President Johnson's efforts to pass the 1964 Civil Rights Act and 1965 Voting Rights Act attracted threats from race-hate groups. But he also faced threats from black militants.
One such threat was made by black militant Robert Watts. Watts had participated in a discussion group dealing with police brutality at a DuBois Clubs meeting. Watts allegedly made a statement that he would refuse induction into the armed forces, and “if they ever make me carry a rifle the first person I want (or would want or would like to have) in my sights is LBJ.”

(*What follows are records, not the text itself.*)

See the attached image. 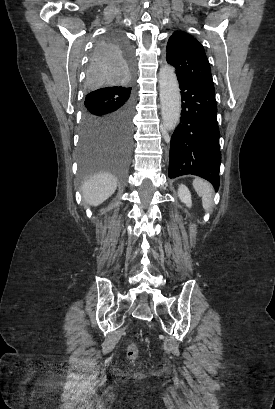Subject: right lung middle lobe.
<instances>
[{"mask_svg":"<svg viewBox=\"0 0 275 409\" xmlns=\"http://www.w3.org/2000/svg\"><path fill=\"white\" fill-rule=\"evenodd\" d=\"M135 58L136 51L117 32L109 31L95 42L85 81L76 182H89L93 172H113L121 182L126 181L133 144L130 84Z\"/></svg>","mask_w":275,"mask_h":409,"instance_id":"1","label":"right lung middle lobe"}]
</instances>
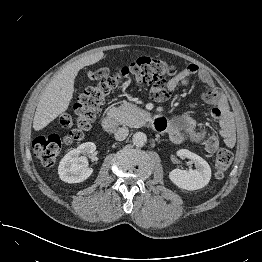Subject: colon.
<instances>
[{
    "mask_svg": "<svg viewBox=\"0 0 262 262\" xmlns=\"http://www.w3.org/2000/svg\"><path fill=\"white\" fill-rule=\"evenodd\" d=\"M175 67L164 60L152 57H141L118 71L108 67L90 72L92 82L80 93L73 111L60 118L58 132L35 138L34 149L44 167H52L62 152L63 144L71 143L83 137L91 128L108 95L123 81L151 86L150 94L154 99L166 96V85L175 75ZM65 132V135L63 134ZM233 160L227 149L220 150L215 158L216 177L222 178Z\"/></svg>",
    "mask_w": 262,
    "mask_h": 262,
    "instance_id": "obj_1",
    "label": "colon"
}]
</instances>
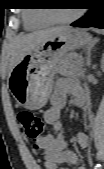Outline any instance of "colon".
Listing matches in <instances>:
<instances>
[{"mask_svg":"<svg viewBox=\"0 0 104 169\" xmlns=\"http://www.w3.org/2000/svg\"><path fill=\"white\" fill-rule=\"evenodd\" d=\"M17 120L28 139L36 141L42 136L45 125L43 120L35 113L22 110L18 113Z\"/></svg>","mask_w":104,"mask_h":169,"instance_id":"colon-1","label":"colon"}]
</instances>
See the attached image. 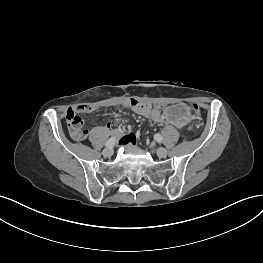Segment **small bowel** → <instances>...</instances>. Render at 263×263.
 <instances>
[{
	"instance_id": "1",
	"label": "small bowel",
	"mask_w": 263,
	"mask_h": 263,
	"mask_svg": "<svg viewBox=\"0 0 263 263\" xmlns=\"http://www.w3.org/2000/svg\"><path fill=\"white\" fill-rule=\"evenodd\" d=\"M124 107L129 108L132 110L134 113L146 117V118H151L154 121L157 122H164L168 124H172L178 128H184L187 123L188 119L185 121H178L176 119H169L165 116L164 114V109H161L160 107H155L153 108L152 106L148 104H144L142 102H139L135 99H131L127 101L124 105ZM97 107L95 105L91 104H86V105H80L75 109L76 112L82 114V113H91L95 111ZM107 128L110 129V123H107ZM115 134H118L116 131H113ZM123 142L125 143H132L135 144L137 142V137L134 134H130L126 137L122 138Z\"/></svg>"
}]
</instances>
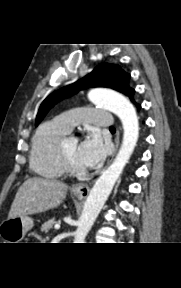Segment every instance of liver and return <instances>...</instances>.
<instances>
[{"instance_id":"obj_1","label":"liver","mask_w":181,"mask_h":288,"mask_svg":"<svg viewBox=\"0 0 181 288\" xmlns=\"http://www.w3.org/2000/svg\"><path fill=\"white\" fill-rule=\"evenodd\" d=\"M68 186L42 177L28 178L19 187L9 211L10 218L27 216L58 207L65 199Z\"/></svg>"}]
</instances>
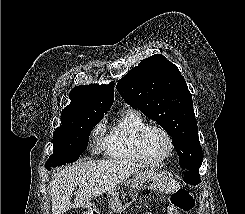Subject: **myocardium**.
Listing matches in <instances>:
<instances>
[{"instance_id":"obj_1","label":"myocardium","mask_w":245,"mask_h":214,"mask_svg":"<svg viewBox=\"0 0 245 214\" xmlns=\"http://www.w3.org/2000/svg\"><path fill=\"white\" fill-rule=\"evenodd\" d=\"M151 130H157V131L161 132L166 137L167 142H168L169 150H168L167 154L163 158L158 159V160L150 159L147 156V154L145 152V148H144L145 137H146L147 133ZM135 144H136L137 152H138L139 156L141 157V159L147 165H150V166L162 165L167 160H169L174 153V141H173L172 136L170 135V133L165 128H163L159 125H146L143 128H141L136 135Z\"/></svg>"}]
</instances>
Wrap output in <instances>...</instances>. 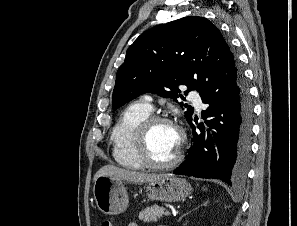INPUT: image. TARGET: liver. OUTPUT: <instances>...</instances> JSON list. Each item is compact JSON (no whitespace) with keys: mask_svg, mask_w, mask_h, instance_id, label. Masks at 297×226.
Wrapping results in <instances>:
<instances>
[{"mask_svg":"<svg viewBox=\"0 0 297 226\" xmlns=\"http://www.w3.org/2000/svg\"><path fill=\"white\" fill-rule=\"evenodd\" d=\"M100 176H109L117 180L133 183H150L168 176V174H147L125 170L113 165H105L96 172L94 181Z\"/></svg>","mask_w":297,"mask_h":226,"instance_id":"obj_1","label":"liver"}]
</instances>
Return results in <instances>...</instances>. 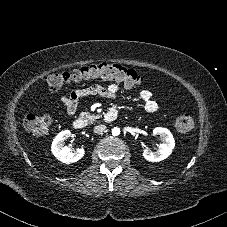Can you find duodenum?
<instances>
[{
  "label": "duodenum",
  "mask_w": 227,
  "mask_h": 227,
  "mask_svg": "<svg viewBox=\"0 0 227 227\" xmlns=\"http://www.w3.org/2000/svg\"><path fill=\"white\" fill-rule=\"evenodd\" d=\"M116 118H117V112H116V110L112 109L104 115L103 121L106 123H109V122L114 121ZM85 125H86L85 120L82 118L76 119L73 122V126L77 130L83 129L85 127Z\"/></svg>",
  "instance_id": "obj_1"
}]
</instances>
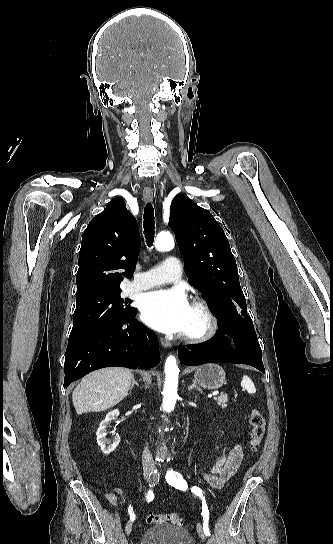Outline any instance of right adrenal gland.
<instances>
[{
  "mask_svg": "<svg viewBox=\"0 0 333 544\" xmlns=\"http://www.w3.org/2000/svg\"><path fill=\"white\" fill-rule=\"evenodd\" d=\"M134 385L139 386L138 382L135 380L134 375H133V376H132V383H131V386H130V390H132V388H133Z\"/></svg>",
  "mask_w": 333,
  "mask_h": 544,
  "instance_id": "1",
  "label": "right adrenal gland"
}]
</instances>
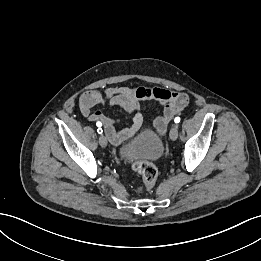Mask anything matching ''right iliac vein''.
Listing matches in <instances>:
<instances>
[{
	"mask_svg": "<svg viewBox=\"0 0 261 261\" xmlns=\"http://www.w3.org/2000/svg\"><path fill=\"white\" fill-rule=\"evenodd\" d=\"M99 144L101 147H106L107 146V139L104 135H101L99 137Z\"/></svg>",
	"mask_w": 261,
	"mask_h": 261,
	"instance_id": "obj_1",
	"label": "right iliac vein"
}]
</instances>
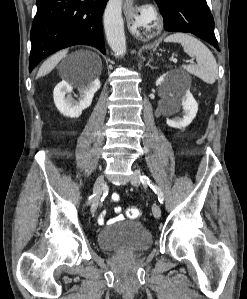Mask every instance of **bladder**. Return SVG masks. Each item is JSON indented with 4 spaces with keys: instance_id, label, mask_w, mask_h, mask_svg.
Listing matches in <instances>:
<instances>
[{
    "instance_id": "1",
    "label": "bladder",
    "mask_w": 247,
    "mask_h": 299,
    "mask_svg": "<svg viewBox=\"0 0 247 299\" xmlns=\"http://www.w3.org/2000/svg\"><path fill=\"white\" fill-rule=\"evenodd\" d=\"M97 242L106 251L136 253L150 248L152 234L141 223L124 220L99 231Z\"/></svg>"
}]
</instances>
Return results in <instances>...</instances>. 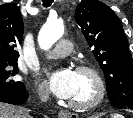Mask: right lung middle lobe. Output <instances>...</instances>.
I'll return each instance as SVG.
<instances>
[{"label": "right lung middle lobe", "instance_id": "dd1d6c3e", "mask_svg": "<svg viewBox=\"0 0 133 118\" xmlns=\"http://www.w3.org/2000/svg\"><path fill=\"white\" fill-rule=\"evenodd\" d=\"M18 73L17 62H0V90H9L23 85L16 80Z\"/></svg>", "mask_w": 133, "mask_h": 118}]
</instances>
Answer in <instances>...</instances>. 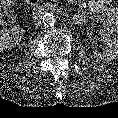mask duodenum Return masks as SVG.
Listing matches in <instances>:
<instances>
[{
  "label": "duodenum",
  "mask_w": 118,
  "mask_h": 118,
  "mask_svg": "<svg viewBox=\"0 0 118 118\" xmlns=\"http://www.w3.org/2000/svg\"><path fill=\"white\" fill-rule=\"evenodd\" d=\"M44 11V8L42 6H36L34 12L36 15H41Z\"/></svg>",
  "instance_id": "obj_1"
}]
</instances>
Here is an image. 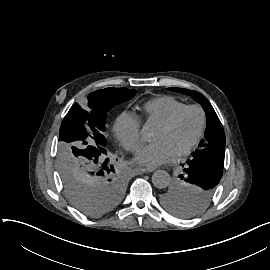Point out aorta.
I'll return each mask as SVG.
<instances>
[{
    "label": "aorta",
    "mask_w": 270,
    "mask_h": 270,
    "mask_svg": "<svg viewBox=\"0 0 270 270\" xmlns=\"http://www.w3.org/2000/svg\"><path fill=\"white\" fill-rule=\"evenodd\" d=\"M170 175L165 170H157L152 175V183L157 188H166L170 183Z\"/></svg>",
    "instance_id": "1"
}]
</instances>
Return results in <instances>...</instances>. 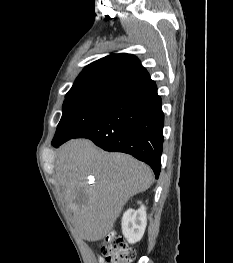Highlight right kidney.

The possibility of Robert Watts' attempting to kill LBJ did not surprise the Secret Service. According to James Rowley, LBJ faced a greater threat than those directed against former presidents. “The Secret Service,” Rowley said, “has become concerned about the rising crescendo of national militancy and confrontation and instances of the preachment of assassination and violent revolution… in my view, the militancy of the dissident groups in our midst will increase in fervor. The questioning of all authority and the frequency of attempts at the disruption of our society will continue. This activity could generate a greater propensity for attacks upon our leaders.”
The following day Robert Watts was arrested by Secret Service agents for threatening the life of the president. Watts was found guilty, but the U.S. Supreme Court reversed Watts's conviction. The court ruled that only “true” threats were outside the First Amendment and that Watts's statement was “a kind of very crude offensive method of stating a political opposition to the President.”